São Paulo comemorou o quarto centenário em 1954. Foram inúmeros os legados da festa, entre os quais, o principal é a área verde mais querida da cidade.
Já reconhecido como nosso maior arquiteto, Oscar Niemeyer foi contratado para conceber os prédios e bolar sua distribuição no parque. Criou também o símbolo do jubileu, que se tornou onipresente naqueles tempos: um monumento com a forma do emblema previsto na planta do lugar.
No dia 25 de janeiro daquele ano, quando o então prefeito Jânio Quadros inaugurou a área verde, a grande escultura estava ao fundo, perto da Oca. As fotografias da época mostram a construção. Mas, desde então, ela sumiu.
A história, incrível, é reveladora do efeito pernicioso do chamado “jeitinho brasileiro”.
Niemeyer projetou uma forma espiralada, enrolando-se em torno de um eixo inclinado. Como é frequente no Brasil, as obras atrasaram e, só cerca de seis meses antes da inauguração, a comissão responsável se tocou de confeccionar o monumento.

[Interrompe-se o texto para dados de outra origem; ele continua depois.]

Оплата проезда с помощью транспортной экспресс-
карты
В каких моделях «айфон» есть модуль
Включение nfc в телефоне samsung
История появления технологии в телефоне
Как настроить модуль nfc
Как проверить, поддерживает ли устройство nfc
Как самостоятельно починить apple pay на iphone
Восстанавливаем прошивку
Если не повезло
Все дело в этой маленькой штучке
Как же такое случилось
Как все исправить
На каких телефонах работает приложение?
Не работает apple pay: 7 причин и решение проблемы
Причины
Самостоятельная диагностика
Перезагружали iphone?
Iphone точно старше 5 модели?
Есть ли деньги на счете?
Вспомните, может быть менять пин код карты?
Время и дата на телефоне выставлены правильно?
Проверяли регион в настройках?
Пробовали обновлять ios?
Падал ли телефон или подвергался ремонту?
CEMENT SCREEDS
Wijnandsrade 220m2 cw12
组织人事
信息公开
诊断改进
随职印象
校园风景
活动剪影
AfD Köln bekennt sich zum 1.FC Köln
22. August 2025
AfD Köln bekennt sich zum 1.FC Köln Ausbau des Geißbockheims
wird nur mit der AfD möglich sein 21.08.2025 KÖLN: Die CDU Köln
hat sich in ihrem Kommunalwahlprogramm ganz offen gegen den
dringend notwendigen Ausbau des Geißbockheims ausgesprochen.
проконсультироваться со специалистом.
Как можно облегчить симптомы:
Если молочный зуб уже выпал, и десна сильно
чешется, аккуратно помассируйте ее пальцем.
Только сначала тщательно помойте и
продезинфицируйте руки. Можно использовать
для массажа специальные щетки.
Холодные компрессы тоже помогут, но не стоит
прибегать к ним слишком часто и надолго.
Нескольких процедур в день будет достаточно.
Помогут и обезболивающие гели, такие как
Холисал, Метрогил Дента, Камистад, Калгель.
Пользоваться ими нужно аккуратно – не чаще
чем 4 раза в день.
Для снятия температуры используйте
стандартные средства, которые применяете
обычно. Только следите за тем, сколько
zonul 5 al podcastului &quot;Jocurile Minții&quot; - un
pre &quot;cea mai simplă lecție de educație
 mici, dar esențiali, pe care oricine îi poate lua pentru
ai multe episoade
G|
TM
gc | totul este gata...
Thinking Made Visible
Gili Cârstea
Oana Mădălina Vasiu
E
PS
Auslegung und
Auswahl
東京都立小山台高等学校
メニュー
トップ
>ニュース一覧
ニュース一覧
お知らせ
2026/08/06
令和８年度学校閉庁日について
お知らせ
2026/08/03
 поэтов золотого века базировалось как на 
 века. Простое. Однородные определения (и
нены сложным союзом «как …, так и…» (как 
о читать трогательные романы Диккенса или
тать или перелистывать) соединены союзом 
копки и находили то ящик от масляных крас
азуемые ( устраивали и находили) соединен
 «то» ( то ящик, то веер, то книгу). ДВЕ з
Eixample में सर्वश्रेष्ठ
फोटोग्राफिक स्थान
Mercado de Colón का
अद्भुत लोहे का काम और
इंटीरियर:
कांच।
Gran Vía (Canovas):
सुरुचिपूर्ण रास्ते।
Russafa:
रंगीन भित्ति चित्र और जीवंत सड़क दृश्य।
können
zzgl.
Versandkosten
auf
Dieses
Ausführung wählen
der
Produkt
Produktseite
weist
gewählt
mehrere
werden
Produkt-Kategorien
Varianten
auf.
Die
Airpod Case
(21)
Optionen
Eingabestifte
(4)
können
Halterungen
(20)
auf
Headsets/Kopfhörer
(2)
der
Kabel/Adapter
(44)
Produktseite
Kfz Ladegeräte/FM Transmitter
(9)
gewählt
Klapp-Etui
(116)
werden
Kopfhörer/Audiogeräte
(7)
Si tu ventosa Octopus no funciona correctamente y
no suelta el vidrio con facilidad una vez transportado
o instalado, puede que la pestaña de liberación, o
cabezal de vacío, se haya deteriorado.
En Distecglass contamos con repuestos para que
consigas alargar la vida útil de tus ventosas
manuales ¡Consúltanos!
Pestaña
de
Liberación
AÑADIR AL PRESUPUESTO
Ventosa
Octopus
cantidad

O arquiteto fez o desenho e deixou a realização técnica para o engenheiro Zenon Lotufo. Os cálculos revelaram que era impossível produzir a forma em concreto, com a inclinação desejada. A solução seria moldá-la em aço, mas já não havia tempo ou dinheiro para isso.
As semanas passaram e, às vésperas do aniversário da capital, a equipe incumbida decidiu fazer uma gambiarra: um monumento de gesso, com inclinação inferior. Foi essa obra ilusória que ornou a festa.
Nas semanas seguintes, as chuvas típicas do verão derreteram o Monumento ao Quarto Centenário, retirado às pressas para recuperação. A prefeitura, sem dinheiro, contou com o tempo para deixar a obra cair no esquecimento. E conseguiu.
Quando se fala de privatização do Ibirapuera, sempre imagino o comprador do parque forçado a reconstruir o monumento. Se possível antes do quinto centenário.